Castilla-La Mancha, a la cabeza
En España hay actualmente plantadas 84.000 hectáreas de pistacho y de éstas cerca de 64.000 se localizan en Castilla-La Mancha, según los últimos datos de la Encuesta sobre Superficies y Rendimientos Cultivos.
Si tenemos en cuenta que cerca de la mitad son de regadío y que poco más de un 10% están ya produciendo este fruto seco, se prevé una producción abrumadora a la vuelta de unos años. En no más de 10 años, España puede producir más de 70.000 toneladas al año.
A medida que aumenta la producción, aumenta el consumo, aunque en España todavía el pistacho no es un ingrediente habitual de nuestra gastronomía, como sí ocurre en Turquía.
Gran parte de nuestro pistacho se exporta, sobre todo a Europa, donde han aumentado nuestras ventas de este fruto seco un 17% en los últimos años.
Dentro de Castilla-La Mancha, la provincia de Ciudad Real es la que tiene más superficie de cultivo de pistacho; seguida de Toledo, Albacete y Cuenca, por este orden.
Impacto económico
El pistacho ya ha generado en Castilla-La Mancha un impacto económico positivo: produce riqueza, empleo y diversifica la actividad agraria.
La comercialización del pistacho y su venta a mercados exteriores, permite a los productos mejorar la rentabilidad de sus explotaciones agrarias.
En la comunidad autónoma hay en torno a medio centenar de plantas de procesamiento de pistacho.
Y es que el pistacho necesita un procesado inmediato una vez se cosecha para evitar su depreciación. Eso exige contar con estas instalaciones, que requieren importantes inversiones.
Un superalimento
El aumento del consumo del pistacho viene motivado, en parte, por sus beneficios.
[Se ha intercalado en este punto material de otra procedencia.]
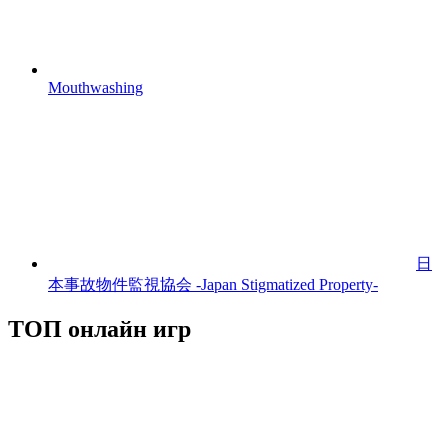
Mouthwashing
日
本事故物件監視協会 -Japan Stigmatized Property-
ТОП онлайн игр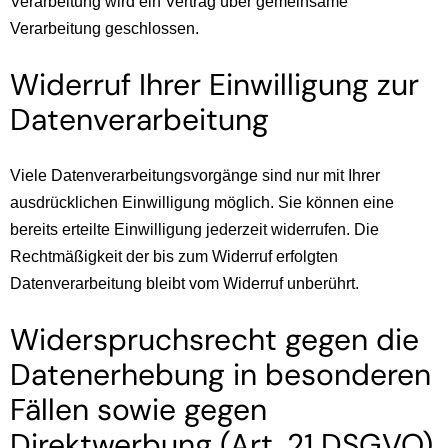
Verarbeitung wird ein Vertrag über gemeinsame
Verarbeitung geschlossen.
Widerruf Ihrer Einwilligung zur
Datenverarbeitung
Viele Datenverarbeitungsvorgänge sind nur mit Ihrer
ausdrücklichen Einwilligung möglich. Sie können eine
bereits erteilte Einwilligung jederzeit widerrufen. Die
Rechtmäßigkeit der bis zum Widerruf erfolgten
Datenverarbeitung bleibt vom Widerruf unberührt.
Widerspruchsrecht gegen die
Datenerhebung in besonderen
Fällen sowie gegen
Direktwerbung (Art. 21 DSGVO)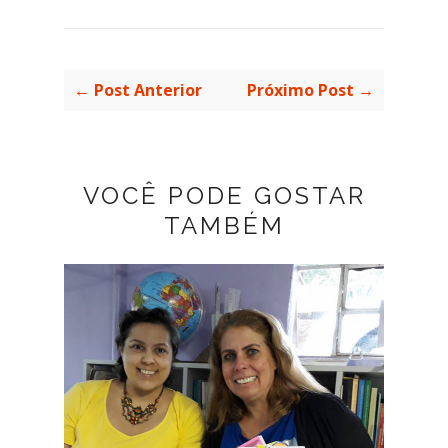
← Post Anterior
Próximo Post →
VOCÊ PODE GOSTAR
TAMBÉM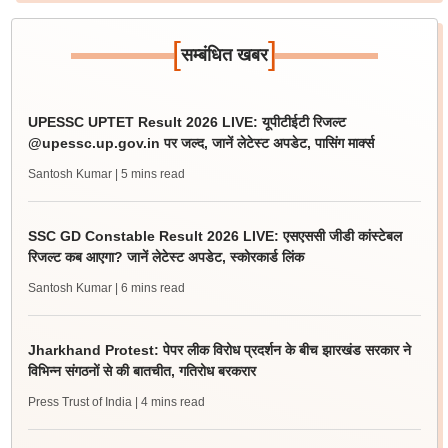
[
]
सम्बंधित खबर
UPESSC UPTET Result 2026 LIVE: यूपीटीईटी रिजल्ट
@upessc.up.gov.in पर जल्द, जानें लेटेस्ट अपडेट, पासिंग मार्क्स
Santosh Kumar
| 5 mins read
SSC GD Constable Result 2026 LIVE: एसएससी जीडी कांस्टेबल
रिजल्ट कब आएगा? जानें लेटेस्ट अपडेट, स्कोरकार्ड लिंक
Santosh Kumar
| 6 mins read
Jharkhand Protest: पेपर लीक विरोध प्रदर्शन के बीच झारखंड सरकार ने
विभिन्न संगठनों से की बातचीत, गतिरोध बरकरार
Press Trust of India
| 4 mins read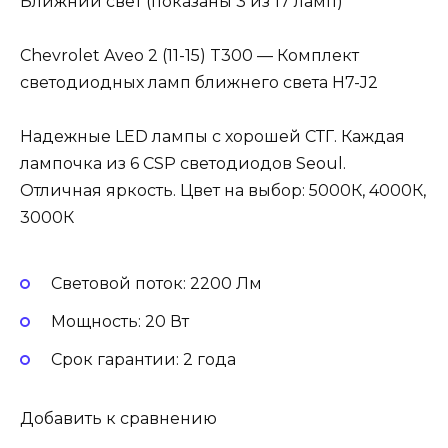
Ближний свет (показаны 3 из 17 ламп)
Chevrolet Aveo 2 (11-15) T300 — Комплект
светодиодных ламп ближнего света H7-J2
Надежные LED лампы с хорошей СТГ. Каждая
лампочка из 6 CSP светодиодов Seoul.
Отличная яркость. Цвет на выбор: 5000К, 4000К,
3000К
Световой поток: 2200 Лм
Мощность: 20 Вт
Cрок гарантии: 2 года
Добавить к сравнению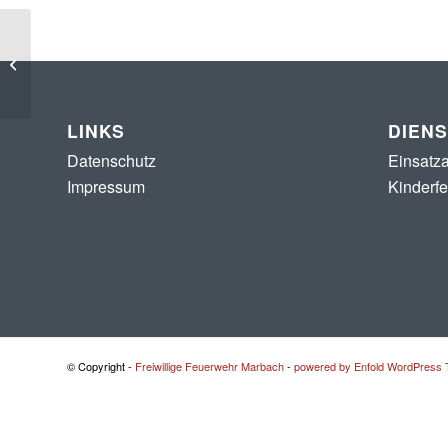
H1 – Glas und Öl nach
Verkehrsunfall auf B27
LINKS
DIEN
Datenschutz
Einsatza
Impressum
Kinderf
© Copyright -
Freiwillige Feuerwehr Marbach
-
powered by Enfold WordPress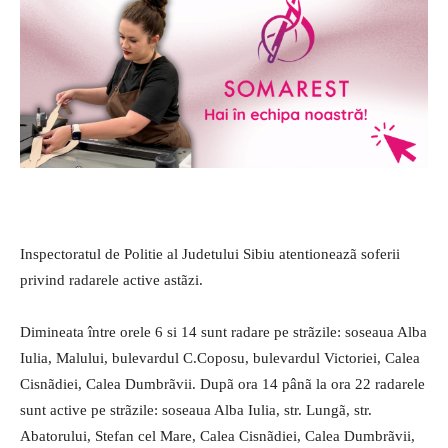
Inspectoratul de Politie al Judetului Sibiu atentioneazã soferii
privind radarele active astãzi.
Dimineata între orele 6 si 14 sunt radare pe strãzile: soseaua Alba
Iulia, Malului, bulevardul C.Coposu, bulevardul Victoriei, Calea
Cisnãdiei, Calea Dumbrãvii. Dupã ora 14 pânã la ora 22 radarele
sunt active pe strãzile: soseaua Alba Iulia, str. Lungã, str.
Abatorului, Stefan cel Mare, Calea Cisnãdiei, Calea Dumbrãvii,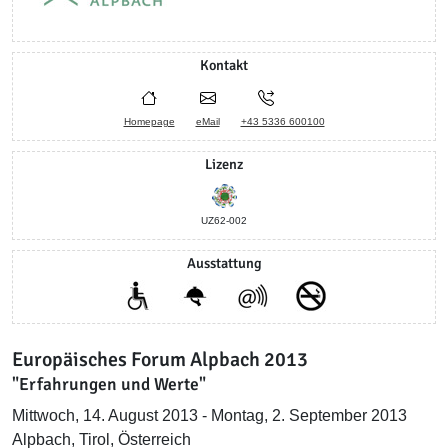
Kontakt
Homepage
eMail
+43 5336 600100
Lizenz
UZ62-002
Ausstattung
Europäisches Forum Alpbach 2013
"Erfahrungen und Werte"
Mittwoch, 14. August 2013 - Montag, 2. September 2013
Alpbach, Tirol, Österreich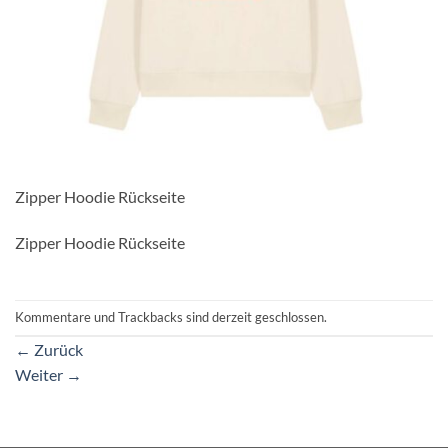
Zipper Hoodie Rückseite
Zipper Hoodie Rückseite
Kommentare und Trackbacks sind derzeit geschlossen.
←
Zurück
Weiter
→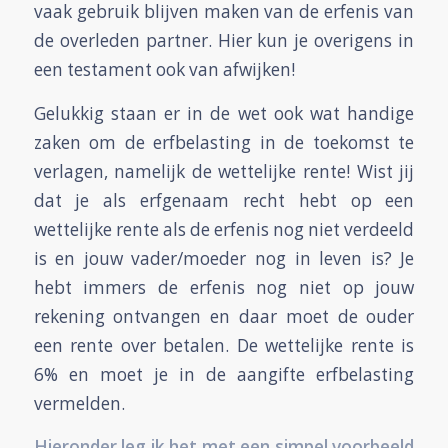
vaak gebruik blijven maken van de erfenis van
de overleden partner. Hier kun je overigens in
een testament ook van afwijken!
Gelukkig staan er in de wet ook wat handige
zaken om de erfbelasting in de toekomst te
verlagen, namelijk de wettelijke rente! Wist jij
dat je als erfgenaam recht hebt op een
wettelijke rente als de erfenis nog niet verdeeld
is en jouw vader/moeder nog in leven is? Je
hebt immers de erfenis nog niet op jouw
rekening ontvangen en daar moet de ouder
een rente over betalen. De wettelijke rente is
6% en moet je in de aangifte erfbelasting
vermelden.
Hieronder leg ik het met een simpel voorbeeld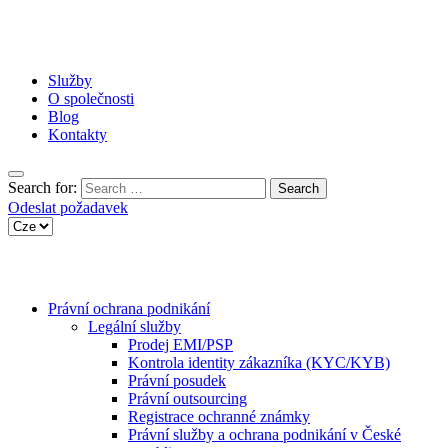
Služby
O společnosti
Blog
Kontakty
Search for:
Odeslat požadavek
Právní ochrana podnikání
Legální služby
Prodej EMI/PSP
Kontrola identity zákazníka (KYC/KYB)
Právní posudek
Právní outsourcing
Registrace ochranné známky
Právní služby a ochrana podnikání v České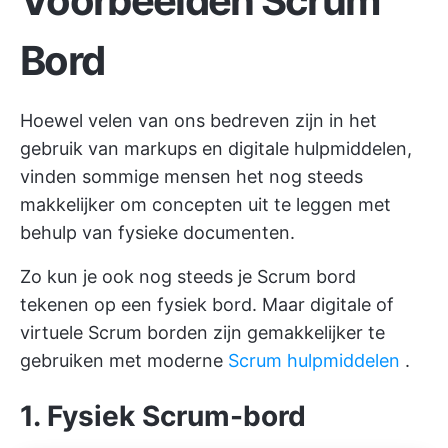
Voorbeelden Scrum
Bord
Hoewel velen van ons bedreven zijn in het
gebruik van markups en digitale hulpmiddelen,
vinden sommige mensen het nog steeds
makkelijker om concepten uit te leggen met
behulp van fysieke documenten.
Zo kun je ook nog steeds je Scrum bord
tekenen op een fysiek bord. Maar digitale of
virtuele Scrum borden zijn gemakkelijker te
gebruiken met moderne
Scrum hulpmiddelen
.
1. Fysiek Scrum-bord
Está considerado un superalimento con efectos antioxidantes y antiinflamatorios.
Entre los abundantes estudios sobre el pistacho, uno reciente realizado por la Universidad de Messina (Italia) destaca que el consumo de este fruto seco puede desempeñar un papel positivo en la función cognitiva, en la modulación de la microbiota intestinal y también tiene efectos beneficiosos sobre la retina y sobre la piel.
Otras investigaciones también abundan sobre su impacto en el control de peso y la reducción del riesgo de enfermedades crónicas relacionadas con la obesidad, como las enfermedades cardiovasculares, al no contener grasa saturada.